Copy exactly. Begin at the line containing "Copy (90, 386)" and stop at the last line of the entries, omitting any pictures.

__The records__.
* * * * * * * * *
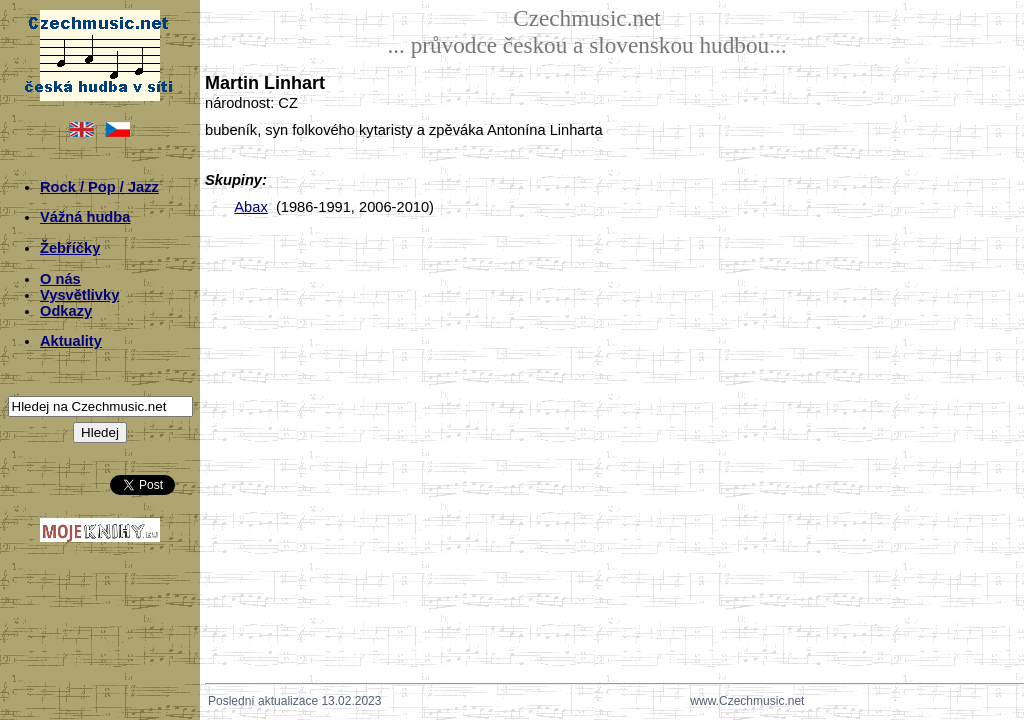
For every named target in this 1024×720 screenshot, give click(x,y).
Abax (250, 207)
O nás (60, 279)
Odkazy (66, 311)
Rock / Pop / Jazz (99, 187)
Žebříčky (70, 248)
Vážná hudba (85, 217)
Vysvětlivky (79, 295)
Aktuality (71, 341)
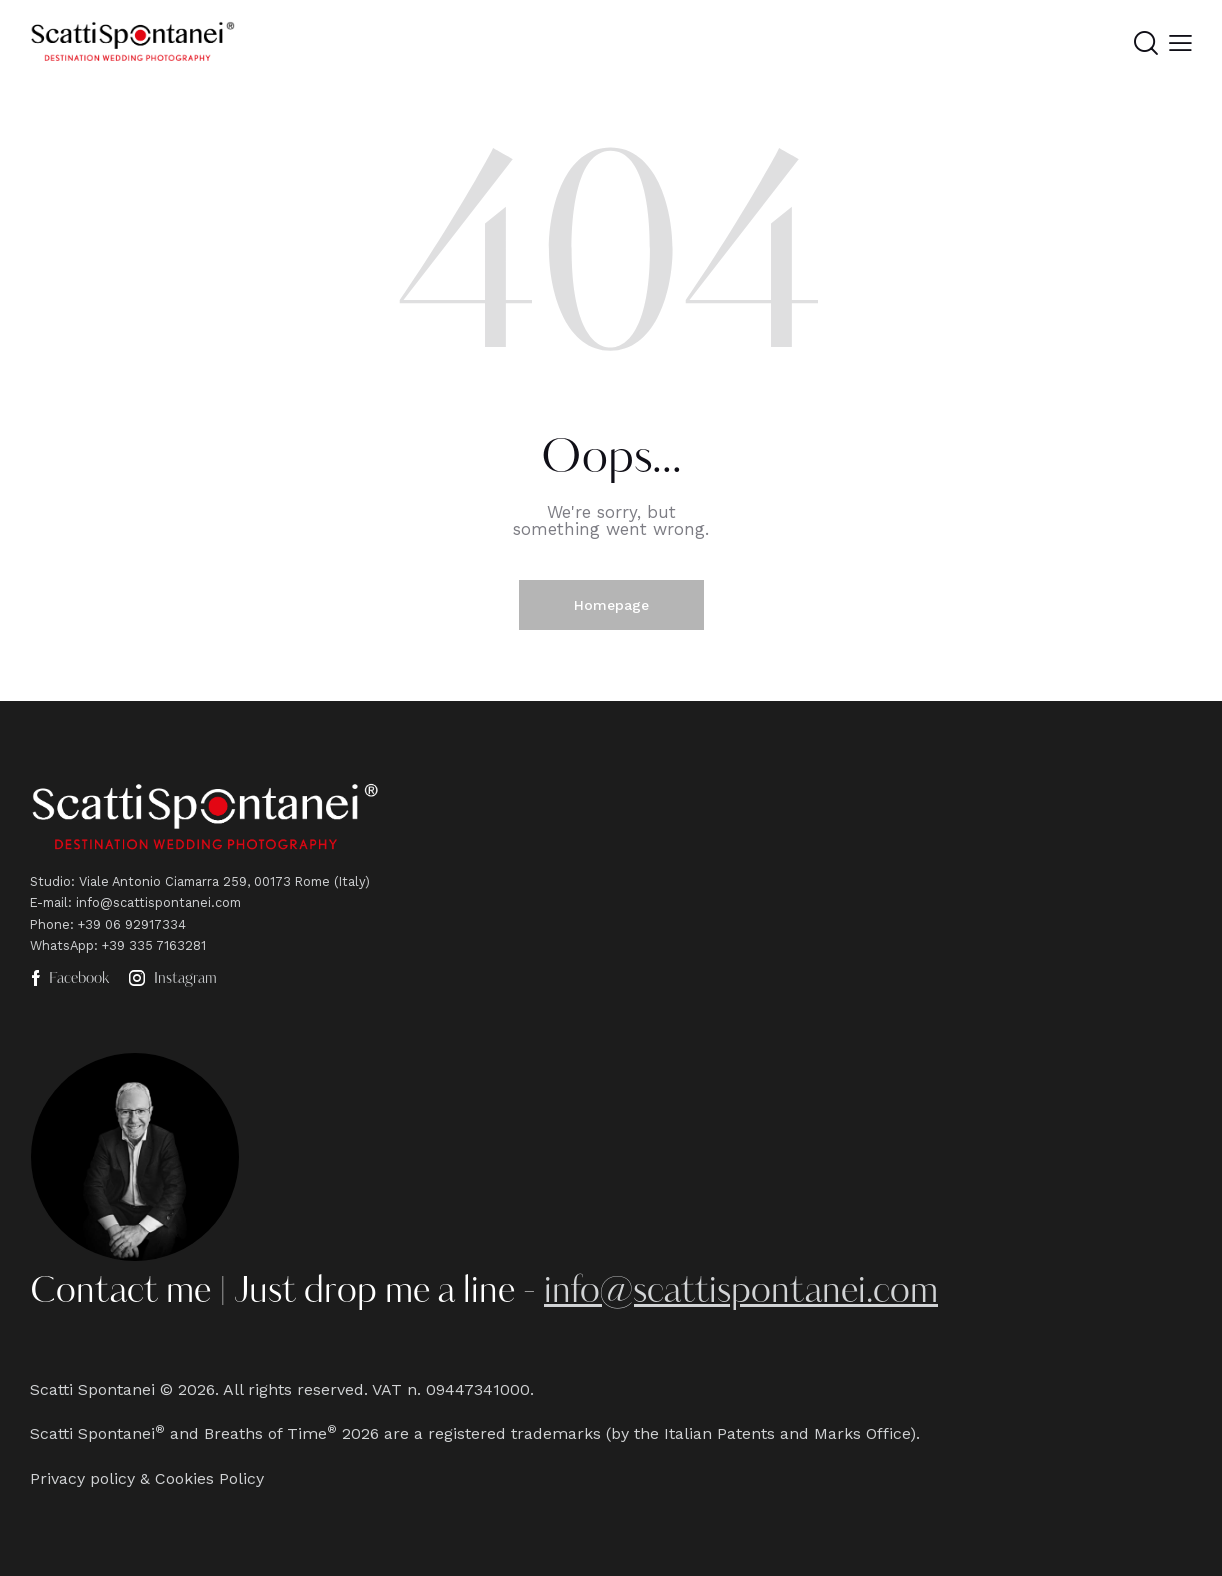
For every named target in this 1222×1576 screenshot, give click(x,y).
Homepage (611, 605)
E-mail (49, 902)
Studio (50, 881)
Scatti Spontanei (92, 1389)
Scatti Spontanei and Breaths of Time (178, 1433)
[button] (1180, 44)
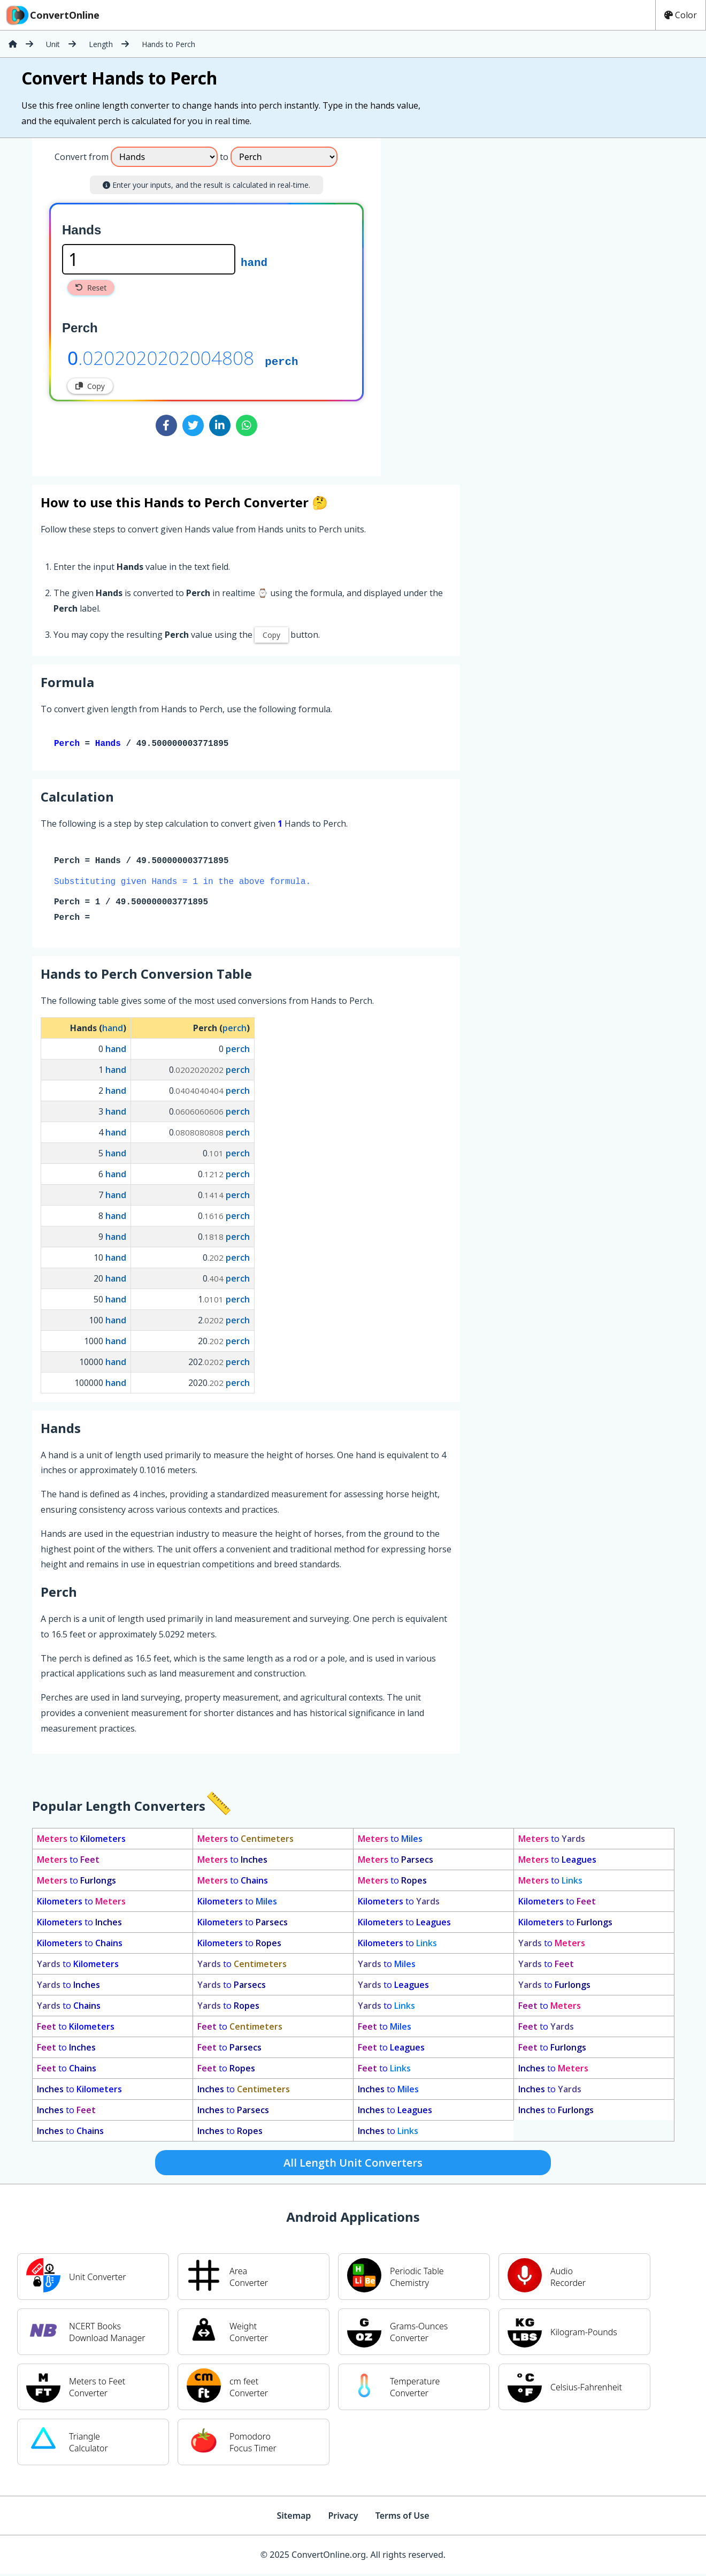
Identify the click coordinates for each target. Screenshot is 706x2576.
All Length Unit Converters (353, 2165)
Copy (90, 386)
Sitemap (294, 2518)
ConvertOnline (51, 15)
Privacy (343, 2518)
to (81, 1841)
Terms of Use (402, 2518)
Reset (90, 288)
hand (254, 261)
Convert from (82, 157)
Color (680, 15)
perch (281, 360)
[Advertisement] (469, 302)
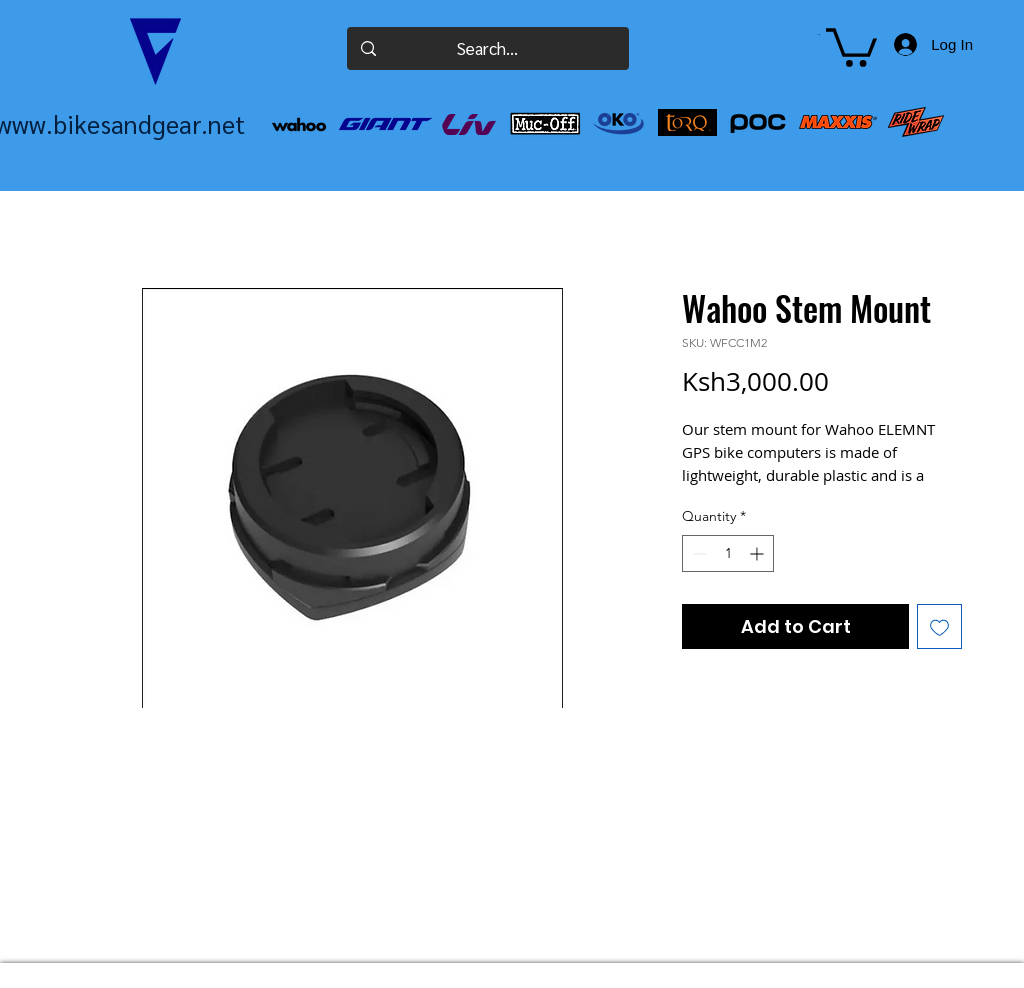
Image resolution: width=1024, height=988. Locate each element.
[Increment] (758, 553)
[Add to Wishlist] (939, 626)
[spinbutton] (728, 553)
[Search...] (487, 48)
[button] (817, 34)
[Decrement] (697, 553)
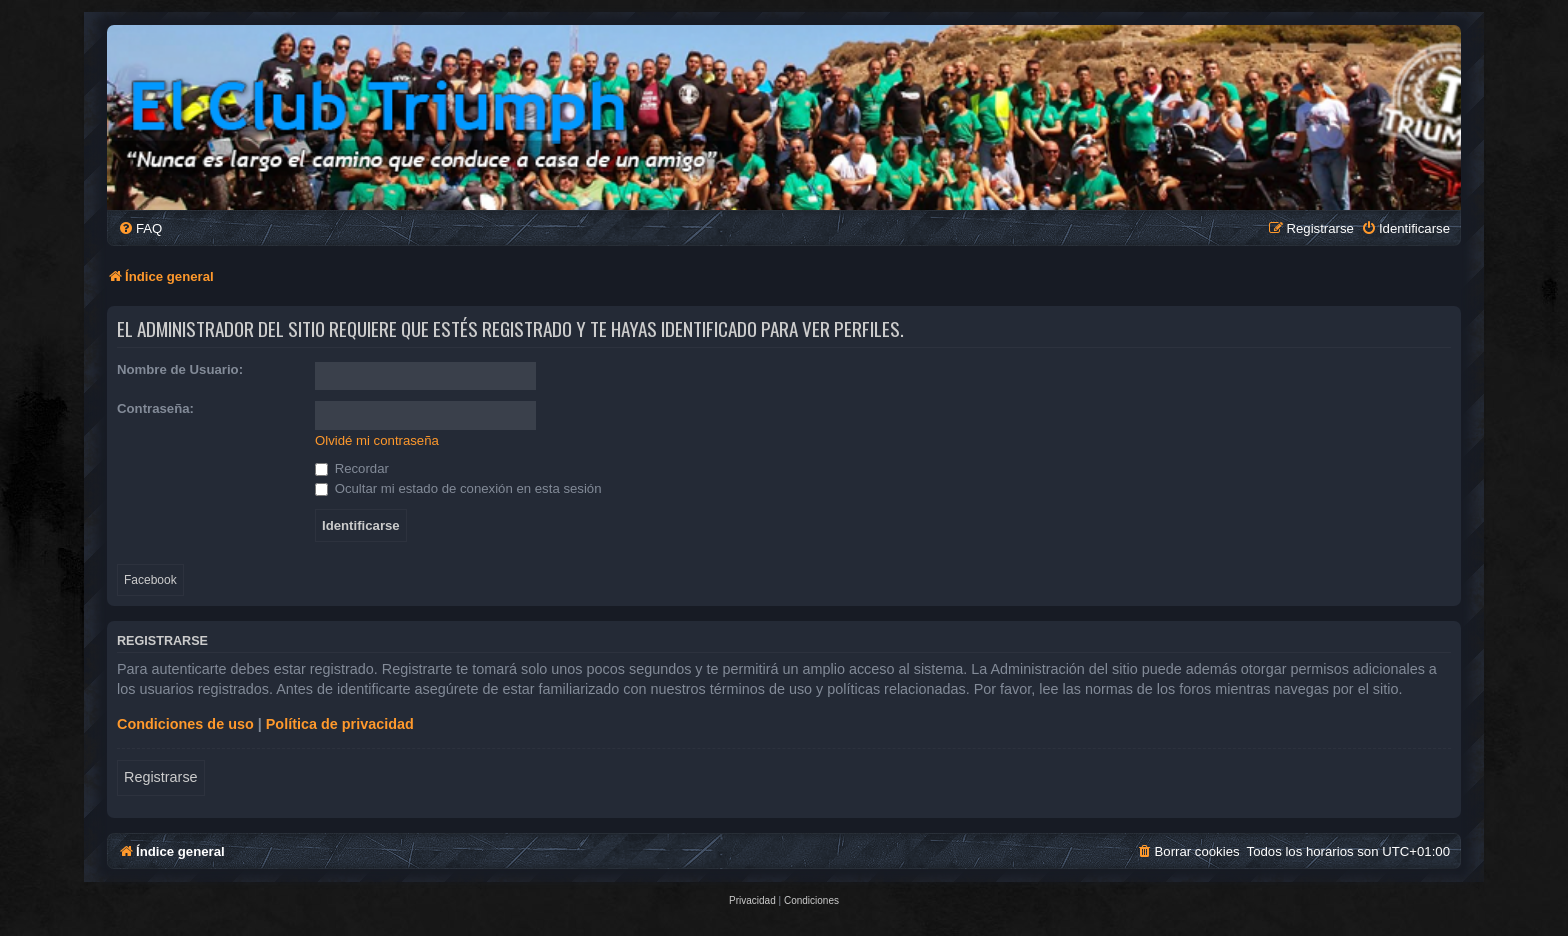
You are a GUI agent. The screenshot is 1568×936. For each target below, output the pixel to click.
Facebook (150, 580)
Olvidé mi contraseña (377, 440)
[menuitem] (140, 228)
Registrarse (161, 777)
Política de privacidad (340, 724)
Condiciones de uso (185, 724)
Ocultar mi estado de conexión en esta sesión (458, 488)
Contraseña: (155, 408)
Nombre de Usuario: (180, 369)
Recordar (352, 468)
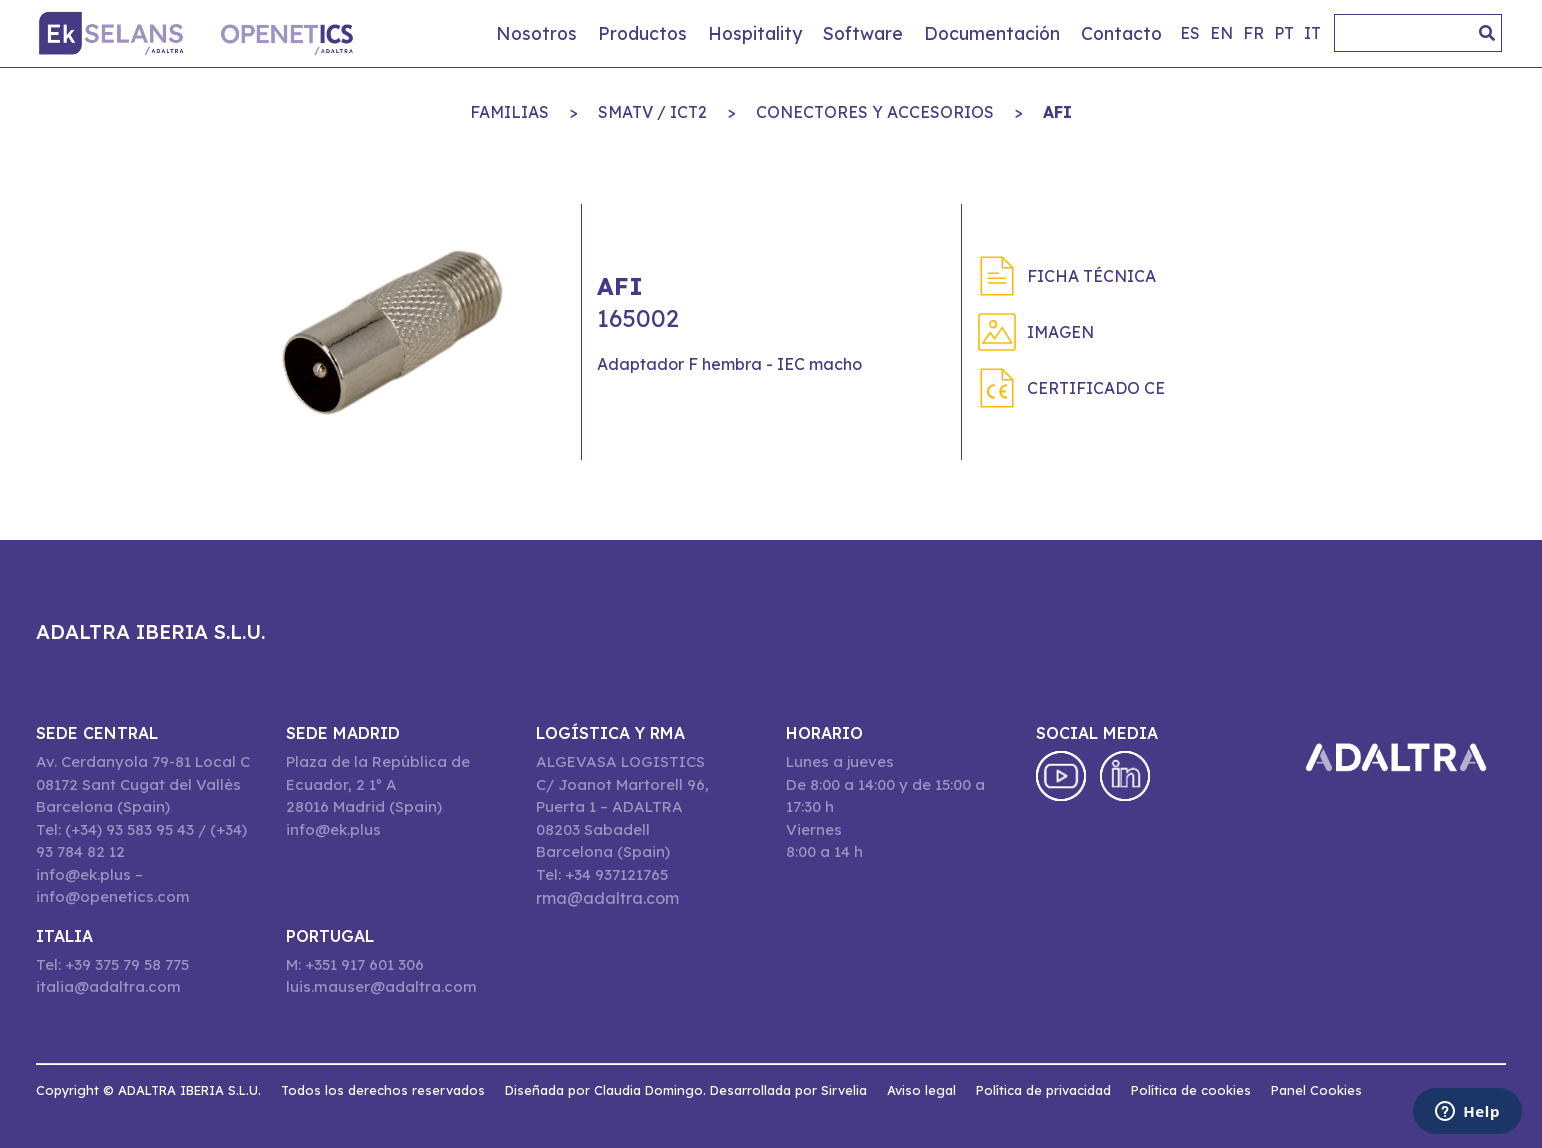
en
* * * * * * * * *
__Response__.
Copy (90, 386)
Sitemap (294, 2518)
ConvertOnline (51, 15)
Privacy (343, 2518)
to (81, 1841)
Terms of Use (402, 2518)
Reset (90, 288)
hand (254, 261)
Convert from (82, 157)
Color (680, 15)
perch (281, 360)
[Advertisement] (469, 302)
Image resolution: width=1024, height=988. Locate each element.
[Increment] (758, 553)
[Add to Wishlist] (939, 626)
[spinbutton] (728, 553)
[Search...] (487, 48)
[button] (817, 34)
[Decrement] (697, 553)
You are a GUI agent. The screenshot is 1568×936. For each target below, output the pixel to click.
Facebook (150, 580)
Olvidé mi contraseña (377, 440)
[menuitem] (140, 228)
Registrarse (161, 777)
Política de privacidad (340, 724)
Condiciones de uso (185, 724)
Ocultar mi estado de conexión en esta sesión (458, 488)
Contraseña: (155, 408)
Nombre de Usuario: (180, 369)
Recordar (352, 468)
en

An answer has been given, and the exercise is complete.